Reality: While in the end the
writing may convey information, it’s major
function is to explore ideas. The danger of
the information-transmission myth is that it
focuses on how texts are presented from the
point of view of the reader rather than on what
the act of writing can accomplish for the developing
thought of the writer. The writer is overlooked.
- Writing is for communication.
Reality: The writer is always
the FIRST reader and may often be the only reader.
- Writing involves transferring thoughts
from the mind to paper.
Reality: Thoughts are created
in the act of writing, which changes the writer
and changes the emerging text.
- Writing is permanent.
Reality: Speech, once uttered,
can rarely be revised; writing can be reflected
upon, altered, and even erased at will.
- Writing is a linear process.
Reality: Writing can be done
in several places and directions concurrently
and is as easily manipulated in space as it
is in time. Texts can be constructed from writing
done on separate pieces of paper; words, sentences,
paragraphs, whole sections can be shuffled into
different sequences. Writing is recursive.
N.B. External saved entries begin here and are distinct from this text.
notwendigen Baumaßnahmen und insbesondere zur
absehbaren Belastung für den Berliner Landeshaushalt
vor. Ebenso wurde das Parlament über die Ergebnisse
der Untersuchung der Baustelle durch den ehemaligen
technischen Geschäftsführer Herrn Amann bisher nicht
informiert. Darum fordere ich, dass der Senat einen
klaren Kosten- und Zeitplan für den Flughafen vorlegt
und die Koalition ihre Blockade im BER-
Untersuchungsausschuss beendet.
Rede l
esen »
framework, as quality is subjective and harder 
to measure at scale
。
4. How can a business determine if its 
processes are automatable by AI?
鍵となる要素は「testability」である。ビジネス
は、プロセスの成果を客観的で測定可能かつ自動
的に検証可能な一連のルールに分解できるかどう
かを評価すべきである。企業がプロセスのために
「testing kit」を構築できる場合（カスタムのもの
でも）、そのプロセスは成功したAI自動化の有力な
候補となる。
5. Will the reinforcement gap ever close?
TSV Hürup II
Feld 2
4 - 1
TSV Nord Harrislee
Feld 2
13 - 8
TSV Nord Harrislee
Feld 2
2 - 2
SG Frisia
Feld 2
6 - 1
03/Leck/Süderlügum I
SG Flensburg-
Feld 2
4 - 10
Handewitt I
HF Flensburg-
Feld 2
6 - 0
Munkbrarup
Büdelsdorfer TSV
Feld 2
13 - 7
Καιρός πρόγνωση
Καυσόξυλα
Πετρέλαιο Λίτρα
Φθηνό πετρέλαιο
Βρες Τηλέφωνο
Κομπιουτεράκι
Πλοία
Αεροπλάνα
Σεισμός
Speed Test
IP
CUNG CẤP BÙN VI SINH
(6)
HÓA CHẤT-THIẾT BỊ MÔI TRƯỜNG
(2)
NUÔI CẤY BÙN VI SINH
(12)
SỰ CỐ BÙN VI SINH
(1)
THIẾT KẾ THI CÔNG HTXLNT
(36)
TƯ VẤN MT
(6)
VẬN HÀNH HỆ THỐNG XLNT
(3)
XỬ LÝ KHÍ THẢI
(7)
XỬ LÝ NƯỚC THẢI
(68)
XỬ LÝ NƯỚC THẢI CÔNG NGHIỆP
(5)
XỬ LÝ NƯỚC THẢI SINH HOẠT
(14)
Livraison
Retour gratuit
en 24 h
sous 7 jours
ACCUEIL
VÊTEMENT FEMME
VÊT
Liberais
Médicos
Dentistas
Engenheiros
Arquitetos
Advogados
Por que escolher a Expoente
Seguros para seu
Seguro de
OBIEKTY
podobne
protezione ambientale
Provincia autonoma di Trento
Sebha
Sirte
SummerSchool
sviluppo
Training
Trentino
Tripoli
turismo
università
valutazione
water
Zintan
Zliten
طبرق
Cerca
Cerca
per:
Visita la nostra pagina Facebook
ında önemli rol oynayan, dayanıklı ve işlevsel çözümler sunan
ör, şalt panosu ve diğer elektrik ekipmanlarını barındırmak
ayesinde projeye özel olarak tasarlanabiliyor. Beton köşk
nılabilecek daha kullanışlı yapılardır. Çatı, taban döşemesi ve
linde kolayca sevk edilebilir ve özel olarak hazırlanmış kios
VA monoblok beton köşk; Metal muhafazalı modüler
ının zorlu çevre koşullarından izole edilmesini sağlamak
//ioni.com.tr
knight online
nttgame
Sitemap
- Writing is speech plus spelling and
punctuation.
Reality: Every kind of writing
has its own conventions of form and expression
quite different from speech. Spelling, punctuation,
capitalization, paragraphing, indentation, word-dividing,
layout, and so forth, are necessary aspects
of transcription necessary to make written language
readable for readers. For all writers, undue
concern with transcription can interfere with
the exploratory aspects of writing.
- You must have something to say in order
to write.
Reality: We need to write in
order to have anything to say! Thought comes
with writing, and writing may never come if
it is postponed until we are satisfied we have
something to say. Write first, see what you
had to say later.
- Writing should be easy.
Reality: Writing is often hard
work—it requires concentration, physical
effort, and a tolerance for frustration and
disappointment.
- Writing should be right the first time.
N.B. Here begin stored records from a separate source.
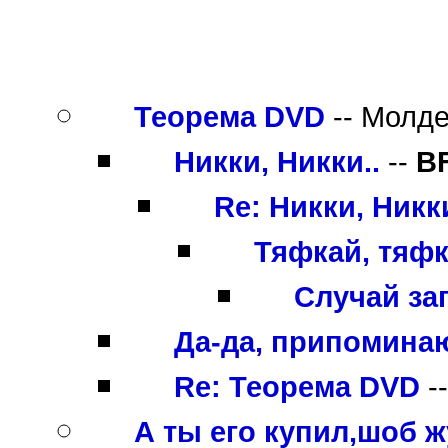
Теорема DVD
-- Молдер
Никки, Никки..
--
B
Re: Никки, Никки
Тяфкай, тяфк
Случай з
Да-да, припоминаю
Re: Теорема DVD
-
А ты его купил,шоб ж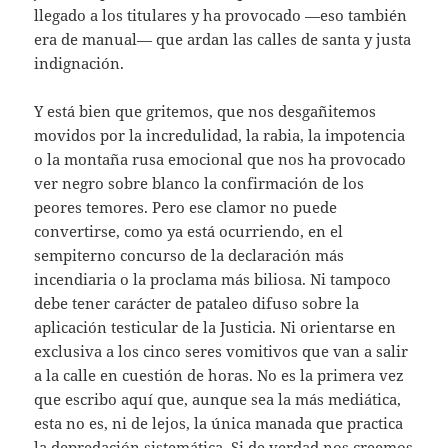
llegado a los titulares y ha provocado —eso también
era de manual— que ardan las calles de santa y justa
indignación.
Y está bien que gritemos, que nos desgañitemos
movidos por la incredulidad, la rabia, la impotencia
o la montaña rusa emocional que nos ha provocado
ver negro sobre blanco la confirmación de los
peores temores. Pero ese clamor no puede
convertirse, como ya está ocurriendo, en el
sempiterno concurso de la declaración más
incendiaria o la proclama más biliosa. Ni tampoco
debe tener carácter de pataleo difuso sobre la
aplicación testicular de la Justicia. Ni orientarse en
exclusiva a los cinco seres vomitivos que van a salir
a la calle en cuestión de horas. No es la primera vez
que escribo aquí que, aunque sea la más mediática,
esta no es, ni de lejos, la única manada que practica
la depredación sistemática. Si de verdad nos creemos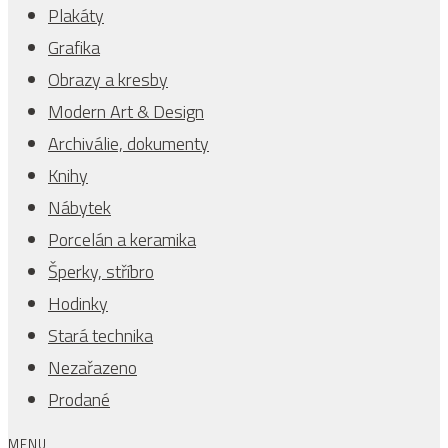
Plakáty
Grafika
Obrazy a kresby
Modern Art & Design
Archiválie, dokumenty
Knihy
Nábytek
Porcelán a keramika
Šperky, stříbro
Hodinky
Stará technika
Nezařazeno
Prodané
MENU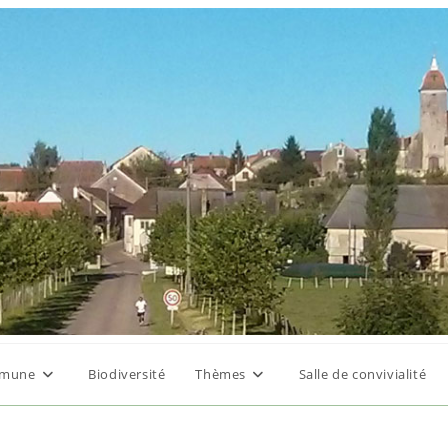
mune
Biodiversité
Thèmes
Salle de convivialité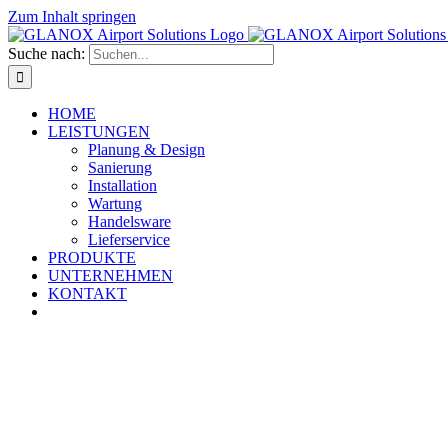
Zum Inhalt springen
Suche nach:
HOME
LEISTUNGEN
Planung & Design
Sanierung
Installation
Wartung
Handelsware
Lieferservice
PRODUKTE
UNTERNEHMEN
KONTAKT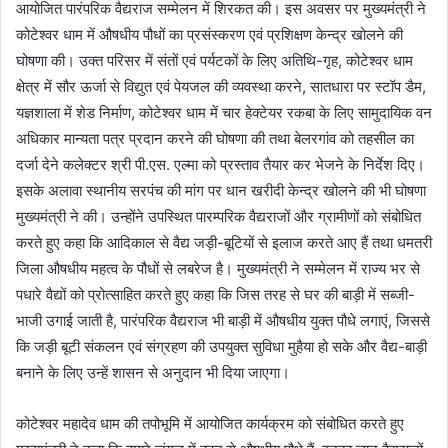
आयोजित पारंपरिक वैद्यराज सम्मेलन में शिरकत की। इस अवसर पर मुख्यमंत्री ने
कोटेश्वर धाम में औषधीय पौधों का प्रसंस्करण एवं प्रशिक्षण केन्द्र खोलने की
घोषणा की। उक्त परिसर में संतों एवं पर्यटकों के लिए अतिथि-गृह, कोटेश्वर धाम
क्षेत्र में सौर ऊर्जा से विद्युत एवं पेयजल की व्यवस्था करने, सातधारा पर स्टॉप डैम,
यज्ञशाला में शेड निर्माण, कोटेश्वर धाम में चार हेक्टेयर रकबा के लिए सामुदायिक वन
अधिकार मान्यता पत्र प्रदान करने की घोषणा की तथा बेलरगांव को तहसील का
दर्जा देने कलेक्टर श्री पी.एस. एल्मा को प्रस्ताव तैयार कर भेजने के निर्देश दिए।
इसके अलावा स्थानीय सरपंच की मांग पर धान खरीदी केन्द्र खोलने की भी घोषणा
मुख्यमंत्री ने की। उन्होंने उपस्थित पारम्परिक वैद्यराजों और ग्रामीणों को संबोधित
करते हुए कहा कि आदिकाल से वैद्य जड़ी-बूटियों से इलाज करते आए हैं तथा धमतरी
जिला औषधीय महत्व के पौधों से लबरेज है। मुख्यमंत्री ने सम्मेलन में राज्य भर से
पधारे वैद्यों को प्रोत्साहित करते हुए कहा कि जिस तरह से घर की बाड़ी में सब्जी-
भाजी उगाई जाती है, पारंपरिक वैद्यराज भी बाड़ी में औषधीय युक्त पौधे लगाएं, जिससे
कि जड़ी बूटी संकलन एवं संग्रहण की उपयुक्त सुविधा मुहैया हो सके और वैद्य-बाड़ी
बनाने के लिए उन्हें शासन से अनुदान भी दिया जाएगा।
कोटेश्वर महादेव धाम की तपोभूमि में आयोजित कार्यक्रम को संबोधित करते हुए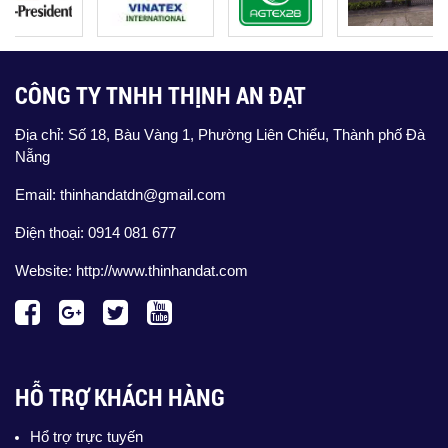
CÔNG TY TNHH THỊNH AN ĐẠT
Địa chỉ: Số 18, Bàu Vàng 1, Phường Liên Chiểu, Thành phố Đà
Nẵng
Email: thinhandatdn@gmail.com
Điện thoại: 0914 081 677
Website:
http://www.thinhandat.com
HỖ TRỢ KHÁCH HÀNG
Hổ trợ trực tuyến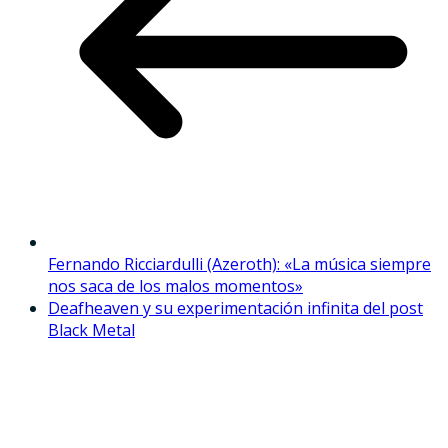
Fernando Ricciardulli (Azeroth): «La música siempre
nos saca de los malos momentos»
Deafheaven y su experimentación infinita del post
Black Metal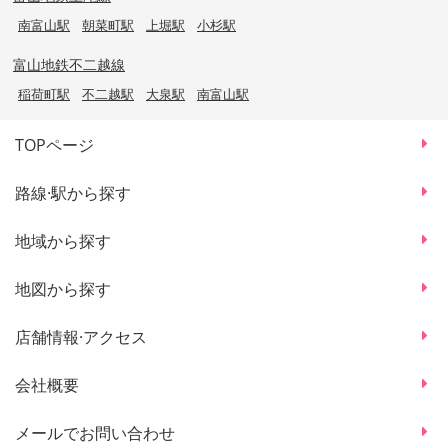
南富山駅
朝菜町駅
上堀駅
小杉駅
富山地鉄不二越線
稲荷町駅
不二越駅
大泉駅
南富山駅
TOPページ
路線·駅から探す
地域から探す
地図から探す
店舗情報·アクセス
会社概要
メールでお問い合わせ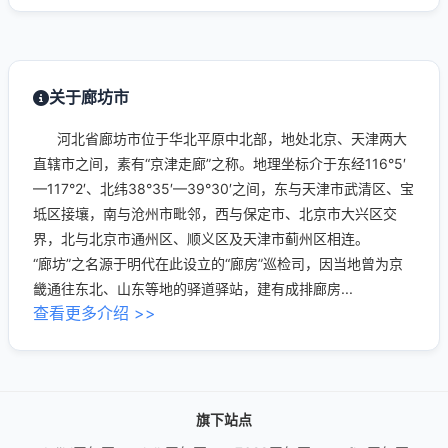
关于廊坊市
河北省廊坊市位于华北平原中北部，地处北京、天津两大
直辖市之间，素有“京津走廊”之称。地理坐标介于东经116°5′
—117°2′、北纬38°35′—39°30′之间，东与天津市武清区、宝
坻区接壤，南与沧州市毗邻，西与保定市、北京市大兴区交
界，北与北京市通州区、顺义区及天津市蓟州区相连。
“廊坊”之名源于明代在此设立的“廊房”巡检司，因当地曾为京
畿通往东北、山东等地的驿道驿站，建有成排廊房...
查看更多介绍 >>
旗下站点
Reality: Writing generally
requires many drafts and revisions to get ideas
into a form that satisfies the writer. A separate
editorial polishing is required to make any
text appropriate for another reader.
- Writing should be unambiguous.
Reality: There is no way writing
can be unambiguous. “The” meaning
of a text is not embedded in the words on the
page but constructed by readers. The sense a
reader constructs depends on what the reader
knows and brings to the text. There is no way
for any writer to know exactly what any reader
brings to a text.
- Writing can be done to order.
Reality: Writing is most often
reluctant to come when it is most urgently required,
yet quite likely to begin to flow at inconvenient
or impossible times.
- A fixed period of “prewriting” should
precede composing.
Reality: Writing involves a lifetime
of preparation—of experience, reading, reflecting
and arguing. It is only from a transcription point
of view that an author can say that work began on
a particular text at a particular time. In fact,
writing itself can be prewriting. As we draft one
part of a text, we reflect on what we might write
next or on what we have written already.
- Writing is a solitary activity.
Reality: Writing often requires
other people to stimulate discussion, to listen
to choice phrases, to provide feedback of various
kinds.
- Writing is a tidy activity.
Reality: Writing is messy,
it spreads itself all over the writing surface,
in many different files.
- Writing should be the same for everyone.
Reality: Each of us develops
an idiosyncratic set of strategies we’re
comfortable with and that work for us.